* **Exercise**
Only one stretch of the data should be retyped: the lines from the line containing "星来ちゃん､新刊の情報見たよ!!あなたのドヤ" through the line containing "TestComplete – 自动化UI功能测试". Keep pictures out of it.

* **Information given**
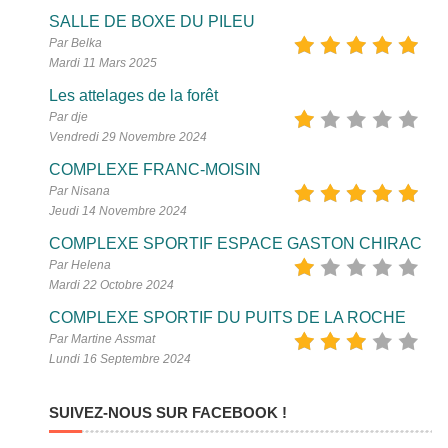
SALLE DE BOXE DU PILEU
Par Belka
Mardi 11 Mars 2025
Les attelages de la forêt
Par dje
Vendredi 29 Novembre 2024
COMPLEXE FRANC-MOISIN
Par Nisana
Jeudi 14 Novembre 2024
COMPLEXE SPORTIF ESPACE GASTON CHIRAC
Par Helena
Mardi 22 Octobre 2024
COMPLEXE SPORTIF DU PUITS DE LA ROCHE
Par Martine Assmat
Lundi 16 Septembre 2024
SUIVEZ-NOUS SUR FACEBOOK !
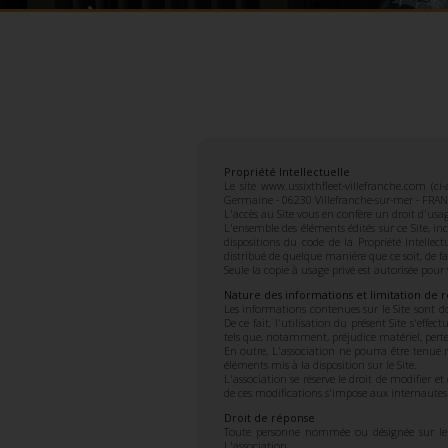
Propriété Intellectuelle
Le site www.ussixthfleet-villefranche.com (ci
Germaine - 06230 Villefranche-sur-mer - FRANCE
L'accès au Site vous en confère un droit d'usag
L'ensemble des éléments édités sur ce Site, i
dispositions du code de la Propriété Intelle
distribué de quelque manière que ce soit, de faç
Seule la copie à usage privé est autorisée pour
Nature des informations et limitation de r
Les informations contenues sur le Site sont d
De ce fait, l'utilisation du présent Site s'eff
tels que, notamment, préjudice matériel, pertes
En outre, L'association ne pourra être tenue
éléments mis à la disposition sur le Site.
L'association se réserve le droit de modifier et
de ces modifications s'impose aux internautes
Droit de réponse
Toute personne nommée ou désignée sur le S
L'association.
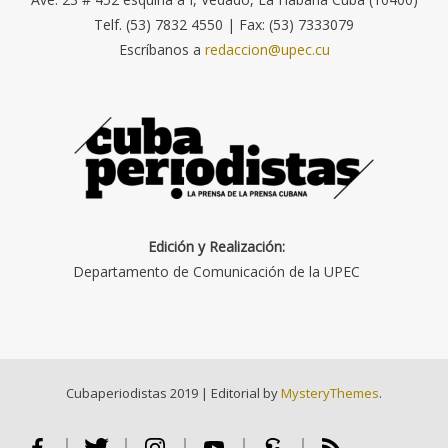
Telf. (53) 7832 4550 | Fax: (53) 7333079
Escríbanos a
redaccion@upec.cu
Edición y Realización:
Departamento de Comunicación de la UPEC
Cubaperiodistas 2019
|
Editorial by
MysteryThemes
.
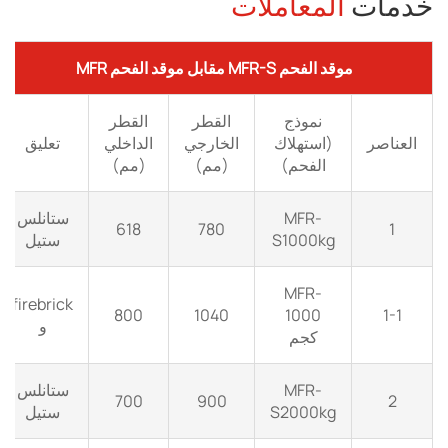
خدمات
المعاملات
موقد الفحم MFR-S مقابل موقد الفحم MFR
نموذج
القطر
القطر
العناصر
(استهلاك
الخارجي
الداخلي
تعليق
الفحم)
(مم)
(مم)
MFR-
ستانلس
618
780
1
S1000kg
ستيل
MFR-
firebrick
800
1040
1000
1-1
و
كجم
MFR-
ستانلس
700
900
2
S2000kg
ستيل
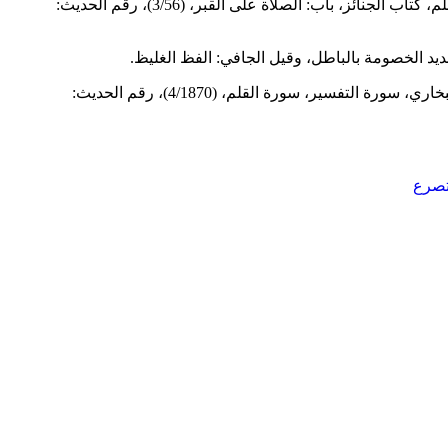
مسلم، كتاب الجنائز، باب: الصلاة على القبر، (3/56)، رقم الحديث:
شديد الخصومة بالباطل، وقيل الجافي: الفظ الغليظ.
، البخاري، سورة التفسير، سورة القلم، (4/1870)، رقم الحديث:
 تصرع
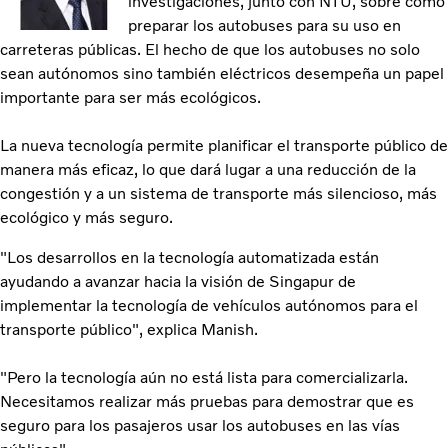
investigaciones, junto con NTU, sobre cómo
preparar los autobuses para su uso en
carreteras públicas. El hecho de que los autobuses no solo
sean autónomos sino también eléctricos desempeña un papel
importante para ser más ecológicos.
La nueva tecnología permite planificar el transporte público de
manera más eficaz, lo que dará lugar a una reducción de la
congestión y a un sistema de transporte más silencioso, más
ecológico y más seguro.
"Los desarrollos en la tecnología automatizada están
ayudando a avanzar hacia la visión de Singapur de
implementar la tecnología de vehículos autónomos para el
transporte público", explica Manish.
"Pero la tecnología aún no está lista para comercializarla.
Necesitamos realizar más pruebas para demostrar que es
seguro para los pasajeros usar los autobuses en las vías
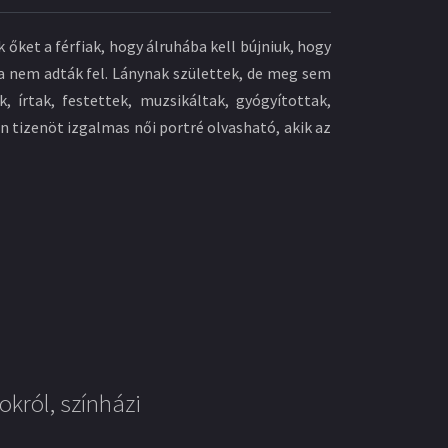
őket a férfiak, hogy álruhába kell bújniuk, hogy
ha nem adták fel. Lánynak születtek, de meg sem
, írtak, festettek, muzsikáltak, gyógyítottak,
n tizenöt izgalmas női portré olvasható, akik az
okról, színházi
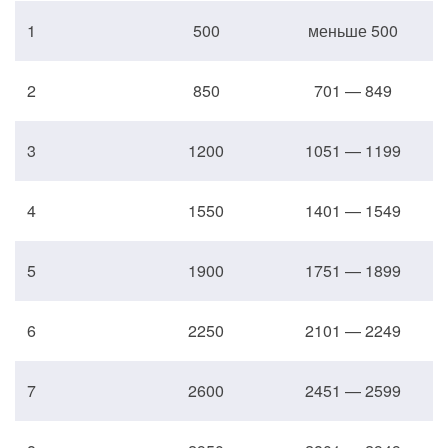
1
500
меньше 500
2
850
701 — 849
3
1200
1051 — 1199
4
1550
1401 — 1549
5
1900
1751 — 1899
6
2250
2101 — 2249
7
2600
2451 — 2599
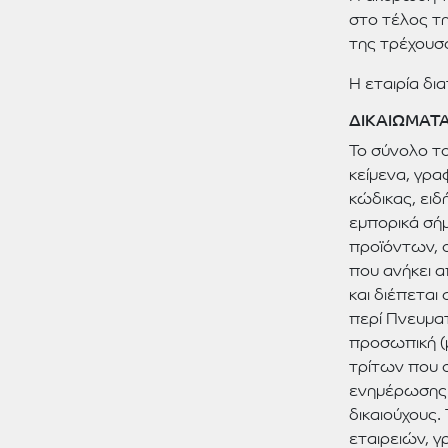
στο τέλος τ
της τρέχουσ
Η εταιρία δι
ΔΙΚΑΙΩΜΑΤΑ
Το σύνολο το
κείμενα, γρ
κώδικας, ειδ
εμπορικά σήμ
προϊόντων, ο
που ανήκει α
και διέπεται 
περί Πνευματ
προσωπική (μ
τρίτων που σ
ενημέρωσης.
δικαιούχους.
εταιρειών, 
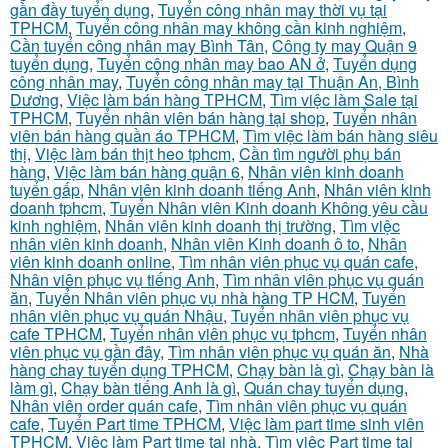
gần đầy tuyển dụng
,
Tuyển công nhân may thời vụ tại
TPHCM
,
Tuyển công nhân may không cần kinh nghiệm
,
Cần tuyển công nhân may Bình Tân
,
Công ty may Quận 9
tuyển dụng
,
Tuyển công nhân may bao AN ở
,
Tuyển dụng
công nhân may
,
Tuyển công nhân may tại Thuận An, Bình
Dương
,
Việc làm bán hàng TPHCM
,
Tìm việc làm Sale tại
TPHCM
,
Tuyển nhân viên bán hàng tại shop
,
Tuyển nhân
viên bán hàng quần áo TPHCM
,
Tìm việc làm bán hàng siêu
thị
,
Việc làm bán thịt heo tphcm
,
Cần tìm người phụ bán
hàng
,
Việc làm bán hàng quận 6
,
Nhân viên kinh doanh
tuyển gấp
,
Nhân viên kinh doanh tiếng Anh
,
Nhân viên kinh
doanh tphcm
,
Tuyển Nhân viên Kinh doanh Không yêu cầu
kinh nghiệm
,
Nhân viên kinh doanh thị trường
,
Tìm việc
nhân viên kinh doanh
,
Nhân viên Kinh doanh ô to
,
Nhân
viên kinh doanh online
,
Tìm nhân viên phục vụ quán cafe
,
Nhân viên phục vụ tiếng Anh
,
Tìm nhân viên phục vụ quán
ăn
,
Tuyển Nhân viên phục vụ nhà hàng TP HCM
,
Tuyển
nhân viên phục vụ quán Nhậu
,
Tuyển nhân viên phục vụ
cafe TPHCM
,
Tuyển nhân viên phục vụ tphcm
,
Tuyển nhân
viên phục vụ gần đây
,
Tìm nhân viên phục vụ quán ăn
,
Nhà
hàng chay tuyển dụng TPHCM
,
Chạy bàn là gì
,
Chạy bàn là
làm gì
,
Chạy bàn tiếng Anh là gì
,
Quán chay tuyển dụng
,
Nhân viên order quán cafe
,
Tìm nhân viên phục vụ quán
cafe
,
Tuyển Part time TPHCM
,
Việc làm part time sinh viên
TPHCM
,
Việc làm Part time tại nhà
,
Tìm việc Part time tại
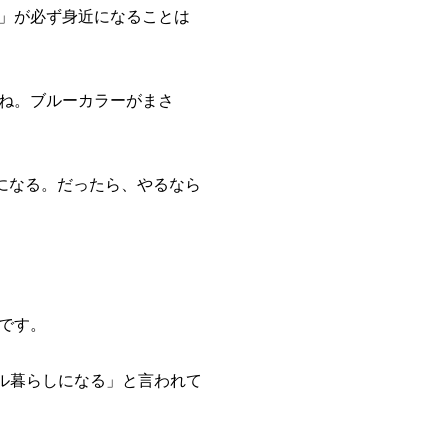
」が必ず身近になることは
ね。ブルーカラーがまさ
になる。だったら、やるなら
です。
ーカル暮らしになる」と言われて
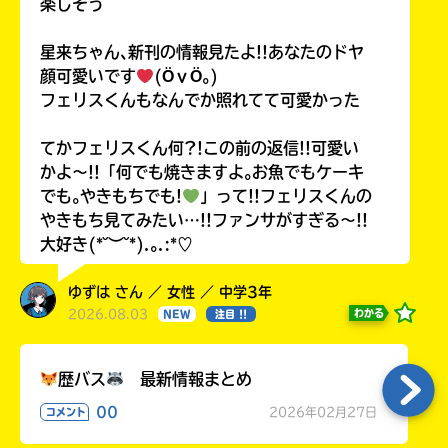
楽しそう
星来ちゃん､新刊の情報見たよ!!あなたのドヤ
顔可愛いです
(ӦｖӦ｡)
フェリスくんもなんでか照れてて可愛かった
てかフェリスくん何?!この前の返信!!可愛い
かよ〜!!「何でも焼きますよ｡お魚でもケーキ
でも｡やきもちでも!
」って!!フェリスくんの
やきもち見てみたい…!!ファンサがすぎる〜!!
大好き(*˘︶˘*).｡.:*♡
ゆずは さん ／ 女性 ／ 中学3年
2026.08.03
わかる
NEW
注目 !!
歴バス
最新情報まとめ
00
2026年02月27日
コメント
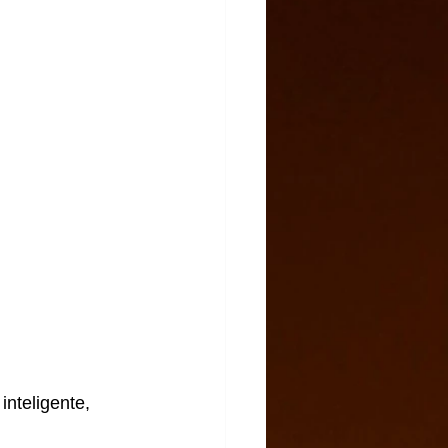
inteligente, 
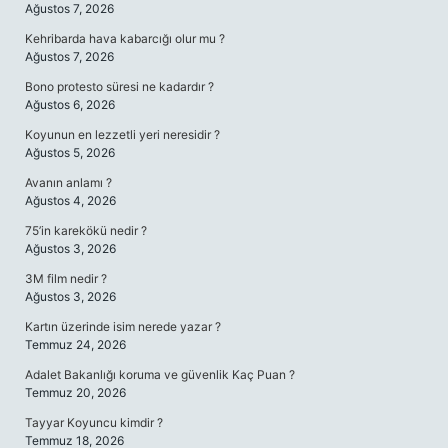
Ağustos 7, 2026
Kehribarda hava kabarcığı olur mu ?
Ağustos 7, 2026
Bono protesto süresi ne kadardır ?
Ağustos 6, 2026
Koyunun en lezzetli yeri neresidir ?
Ağustos 5, 2026
Avanın anlamı ?
Ağustos 4, 2026
75’in karekökü nedir ?
Ağustos 3, 2026
3M film nedir ?
Ağustos 3, 2026
Kartın üzerinde isim nerede yazar ?
Temmuz 24, 2026
Adalet Bakanlığı koruma ve güvenlik Kaç Puan ?
Temmuz 20, 2026
Tayyar Koyuncu kimdir ?
Temmuz 18, 2026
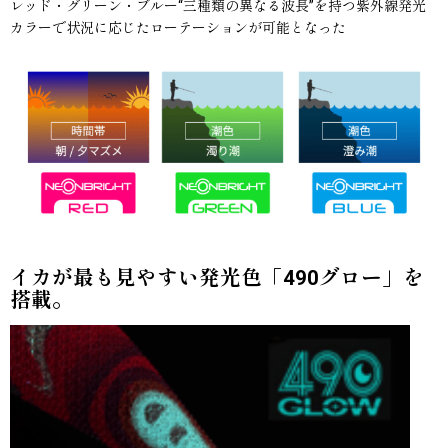
レッド・グリーン・ブルー“三種類の異なる波長”を持つ紫外線発光
カラーで状況に応じたローテーションが可能となった
イカが最も見やすい発光色「490グロー」を
搭載。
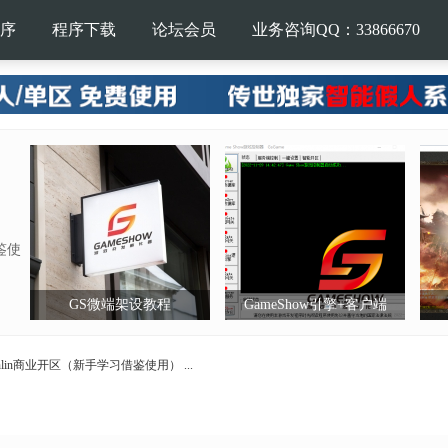
序
程序下载
论坛会员
业务咨询QQ：33866670
鉴使
GS微端架设教程
GameShow引擎+客户端
lin商业开区（新手学习借鉴使用） ...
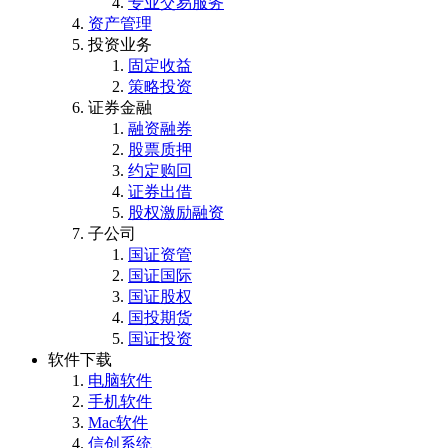
专业交易服务
资产管理
投资业务
固定收益
策略投资
证券金融
融资融券
股票质押
约定购回
证券出借
股权激励融资
子公司
国证资管
国证国际
国证股权
国投期货
国证投资
软件下载
电脑软件
手机软件
Mac软件
信创系统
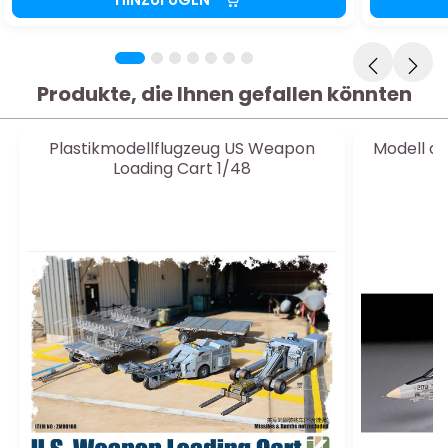
Produkte, die Ihnen gefallen könnten
Plastikmodellflugzeug US Weapon
Modell d
Loading Cart 1/48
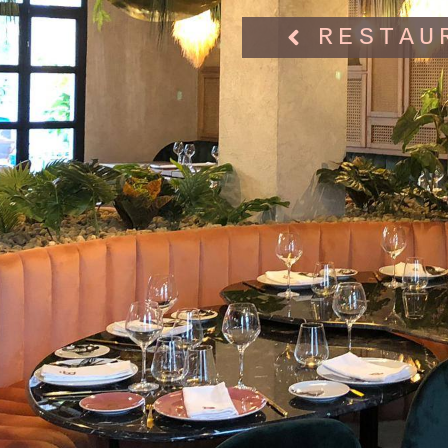
RESTAU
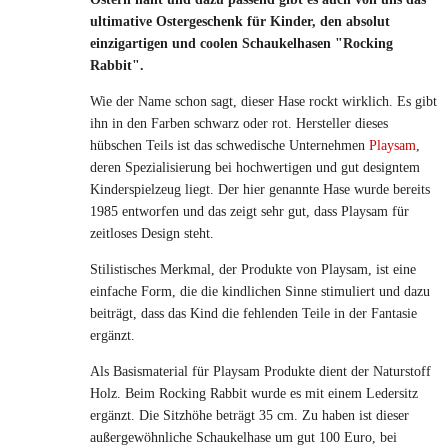
ultimative Ostergeschenk für Kinder, den absolut
einzigartigen und coolen Schaukelhasen "Rocking
Rabbit".
Wie der Name schon sagt, dieser Hase rockt wirklich. Es gibt
ihn in den Farben schwarz oder rot. Hersteller dieses
hübschen Teils ist das schwedische Unternehmen
Playsam
,
deren Spezialisierung bei hochwertigen und gut designtem
Kinderspielzeug liegt. Der hier genannte Hase wurde bereits
1985 entworfen und das zeigt sehr gut, dass Playsam für
zeitloses Design steht.
Stilistisches Merkmal, der Produkte von Playsam, ist eine
einfache Form, die die kindlichen Sinne stimuliert und dazu
beiträgt, dass das Kind die fehlenden Teile in der Fantasie
ergänzt.
Als Basismaterial für Playsam Produkte dient der Naturstoff
Holz. Beim Rocking Rabbit wurde es mit einem Ledersitz
ergänzt. Die Sitzhöhe beträgt 35 cm. Zu haben ist dieser
außergewöhnliche Schaukelhase um gut 100 Euro, bei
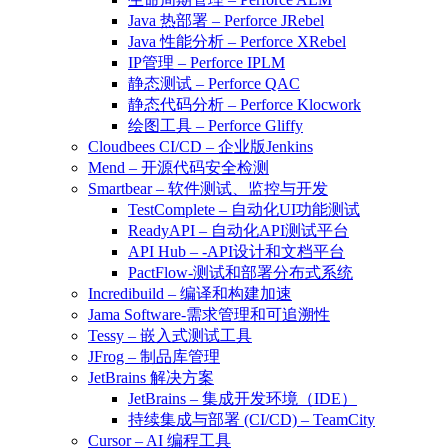
Java 热部署 – Perforce JRebel
Java 性能分析 – Perforce XRebel
IP管理 – Perforce IPLM
静态测试 – Perforce QAC
静态代码分析 – Perforce Klocwork
绘图工具 – Perforce Gliffy
Cloudbees CI/CD – 企业版Jenkins
Mend – 开源代码安全检测
Smartbear – 软件测试、监控与开发
TestComplete – 自动化UI功能测试
ReadyAPI – 自动化API测试平台
API Hub – -API设计和文档平台
PactFlow-测试和部署分布式系统
Incredibuild – 编译和构建加速
Jama Software-需求管理和可追溯性
Tessy – 嵌入式测试工具
JFrog – 制品库管理
JetBrains 解决方案
JetBrains – 集成开发环境（IDE）
持续集成与部署 (CI/CD) – TeamCity
Cursor – AI 编程工具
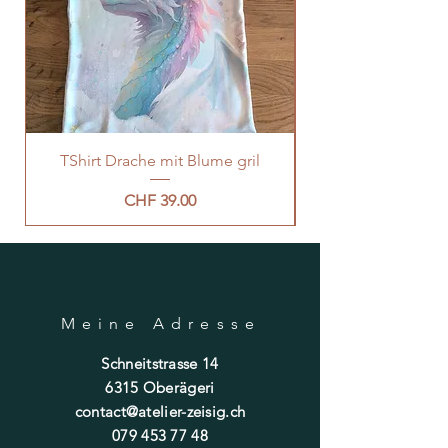
TShirt Drache mit Blume gril
Preis
CHF 39.00
Meine Adresse
Schneitstrasse 14
6315 Oberägeri
contact@atelier-zeisig.ch
079 453 77 48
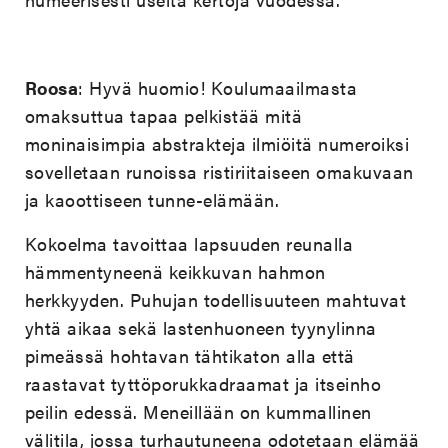
Roosa
: Hyvä huomio! Koulumaailmasta
omaksuttua tapaa pelkistää mitä
moninaisimpia abstrakteja ilmiöitä numeroiksi
sovelletaan runoissa ristiriitaiseen omakuvaan
ja kaoottiseen tunne-elämään.
Kokoelma tavoittaa lapsuuden reunalla
hämmentyneenä keikkuvan hahmon
herkkyyden. Puhujan todellisuuteen mahtuvat
yhtä aikaa sekä lastenhuoneen tyynylinna
pimeässä hohtavan tähtikaton alla että
raastavat tyttöporukkadraamat ja itseinho
peilin edessä. Meneillään on kummallinen
välitila, jossa turhautuneena odotetaan elämää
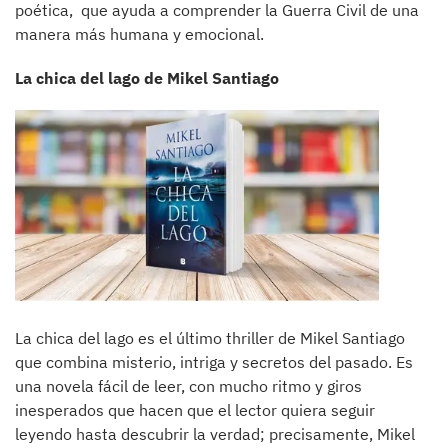
poética, que ayuda a comprender la Guerra Civil de una
manera más humana y emocional.
La chica del lago de Mikel Santiago
La chica del lago es el último thriller de Mikel Santiago
que combina misterio, intriga y secretos del pasado. Es
una novela fácil de leer, con mucho ritmo y giros
inesperados que hacen que el lector quiera seguir
leyendo hasta descubrir la verdad; precisamente, Mikel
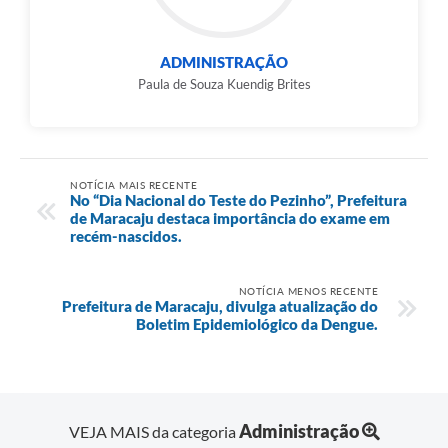
ADMINISTRAÇÃO
Paula de Souza Kuendig Brites
NOTÍCIA MAIS RECENTE
No “Dia Nacional do Teste do Pezinho”, Prefeitura
de Maracaju destaca importância do exame em
recém-nascidos.
NOTÍCIA MENOS RECENTE
Prefeitura de Maracaju, divulga atualização do
Boletim Epidemiológico da Dengue.
Administração
VEJA MAIS da categoria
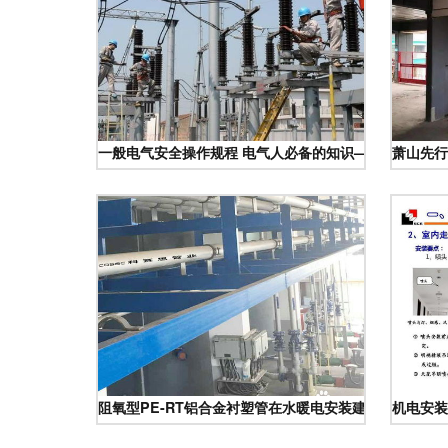
一般电气安全操作规程 电气人必备的知识——电力工程
萧山先行
阻氧型PE-RT铝合金衬塑管在水暖电安装建设工程中的
机电安装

* **Answer**
星来ちゃん､新刊の情報見たよ!!あなたのドヤ
顔可愛いです
(ӦｖӦ｡)
フェリスくんもなんでか照れてて可愛かった
てかフェリスくん何?!この前の返信!!可愛い
かよ〜!!「何でも焼きますよ｡お魚でもケーキ
でも｡やきもちでも!
」って!!フェリスくんの
やきもち見てみたい…!!ファンサがすぎる〜!!
大好き(*˘︶˘*).｡.:*♡
ゆずは さん ／ 女性 ／ 中学3年
2026.08.03
わかる
NEW
注目 !!
歴バス
最新情報まとめ
00
2026年02月27日
コメント
inteligente, 
Ağustos 7, 2026
Kehribarda hava kabarcığı olur mu ?
Ağustos 7, 2026
Bono protesto süresi ne kadardır ?
Ağustos 6, 2026
Koyunun en lezzetli yeri neresidir ?
Ağustos 5, 2026
Avanın anlamı ?
Ağustos 4, 2026
75’in karekökü nedir ?
Ağustos 3, 2026
3M film nedir ?
Ağustos 3, 2026
Kartın üzerinde isim nerede yazar ?
Temmuz 24, 2026
Adalet Bakanlığı koruma ve güvenlik Kaç Puan ?
Temmuz 20, 2026
Tayyar Koyuncu kimdir ?
Temmuz 18, 2026
レッド・グリーン・ブルー“三種類の異なる波長”を持つ紫外線発光
カラーで状況に応じたローテーションが可能となった
イカが最も見やすい発光色「490グロー」を
搭載。
序
程序下载
论坛会员
业务咨询QQ：33866670
鉴使
GS微端架设教程
GameShow引擎+客户端
lin商业开区（新手学习借鉴使用） ...
专业交易服务
资产管理
投资业务
固定收益
策略投资
证券金融
融资融券
股票质押
约定购回
证券出借
股权激励融资
子公司
国证资管
国证国际
国证股权
国投期货
国证投资
软件下载
电脑软件
手机软件
Mac软件
信创系统
Produkte, die Ihnen gefallen könnten
Plastikmodellflugzeug US Weapon
Modell d
Loading Cart 1/48
RESTAU
ultimative Ostergeschenk für Kinder, den absolut
einzigartigen und coolen Schaukelhasen "Rocking
Rabbit".
Wie der Name schon sagt, dieser Hase rockt wirklich. Es gibt
ihn in den Farben schwarz oder rot. Hersteller dieses
hübschen Teils ist das schwedische Unternehmen
Playsam
,
deren Spezialisierung bei hochwertigen und gut designtem
Kinderspielzeug liegt. Der hier genannte Hase wurde bereits
1985 entworfen und das zeigt sehr gut, dass Playsam für
zeitloses Design steht.
Stilistisches Merkmal, der Produkte von Playsam, ist eine
einfache Form, die die kindlichen Sinne stimuliert und dazu
beiträgt, dass das Kind die fehlenden Teile in der Fantasie
ergänzt.
Als Basismaterial für Playsam Produkte dient der Naturstoff
Holz. Beim Rocking Rabbit wurde es mit einem Ledersitz
ergänzt. Die Sitzhöhe beträgt 35 cm. Zu haben ist dieser
außergewöhnliche Schaukelhase um gut 100 Euro, bei
Java 热部署 – Perforce JRebel
Java 性能分析 – Perforce XRebel
IP管理 – Perforce IPLM
静态测试 – Perforce QAC
静态代码分析 – Perforce Klocwork
绘图工具 – Perforce Gliffy
Cloudbees CI/CD – 企业版Jenkins
Mend – 开源代码安全检测
Smartbear – 软件测试、监控与开发
TestComplete – 自动化UI功能测试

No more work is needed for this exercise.